The personal and the group spective are times for attendees to take stock, to reflect on where they started, the path traveled, and the journey yet to come. The personal introspective gives each attendee an opportunity to make this assessment personally, while the group spective, the last session of a peer conference, provides a time and place to make this assessment collectively.

The group spective is an exciting session because it holds great potential—it offers the possibility to determine and manifest an explicit future for the group, allowing the gathering to create something lasting, something more than an intense, one-time experience for attendees.

During the session attendees begin to explore their future together. They may decide to hold another peer conference, and/or they may decide to plan meetings or activities that are targeted to specific needs and interests. Every group spective I’ve facilitated has led to future collective activity by conference attendees.

The group spective is designed as a consensus-building session. I define “consensus” in this context as an understanding or agreement that allows the group to move forward; a consensus does not mean that everyone agrees one hundred percent, or will be involved in a specific initiative.
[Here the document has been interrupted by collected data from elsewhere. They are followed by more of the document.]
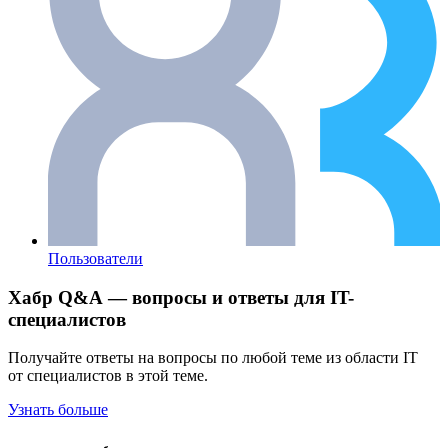
Пользователи
Хабр Q&A — вопросы и ответы для IT-
специалистов
Получайте ответы на вопросы по любой теме из области IT
от специалистов в этой теме.
Узнать больше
Consensus is not determined by win-lose voting, or by selling a course of action to reluctant attendees. Rather, reaching consensus requires a collective process involving the development of group understanding, and the discovery of the necessary energy and commitment for future action.

There is a temptation for personal agendas to emerge early in a group spective. Some attendees may see the gathering as a way to further their own ideas of what participants should be doing. Careful facilitation can help avoid the proceedings being biased by the strong opinions of a few.

Every group responds to the challenge of a group spective differently, and, as a result, I find it to be the most difficult session to facilitate. And yet, as a session defining the future of the group, a spective promises great rewards that are well worth the work and concentration invested in facilitating the process.

The goal of a spective is to provide a place and time for people to productively reflect, share, discuss, and perhaps decide on future projects and activities. The peer conference up to this point has already developed an environment where attendees are open for such work. What makes facilitating a spective difficult is that it’s hard to predict how people want to use their time together. Clues appear—sometimes rapidly, sometimes subtly—during the session. This means that a facilitator has to pay especially close attention to what is going on and continually provide structure and guidance that’s appropriate to the changing needs of the group.

Facilitating a group is challenging work that grows increasingly difficult as the group gets larger, and I don’t know of any substitute for experience. Often, the group itself will have plenty of ideas about what should happen, and the facilitator’s job involves hanging on for the ride and providing what direction and support she can. Luckily, there are a number of established methods for facilitating healthy group process, and the ones I use—plus/delta, informal discussion, go-around, affinity grouping, and fishbowl—are described in Conferences That Work.

Ultimately, the group spective exposes attendees’ responses to the currents and themes evoked by the conference. Their reactions, in turn, generate energy and ideas about the group’s future. The spective provides an arena for group reflection and action, once attendees have connected over the course of the conference. A good group spective’s energy and ideas honestly represent the outcomes of the group’s time together. While a peer conference concentrates on and supports each attendee’s individual journey, that journey would go nowhere without the contributions from the other people present. This is the paradox and beauty of the peer conference process, the blending of individual and group work into a single, complex, and fascinating event.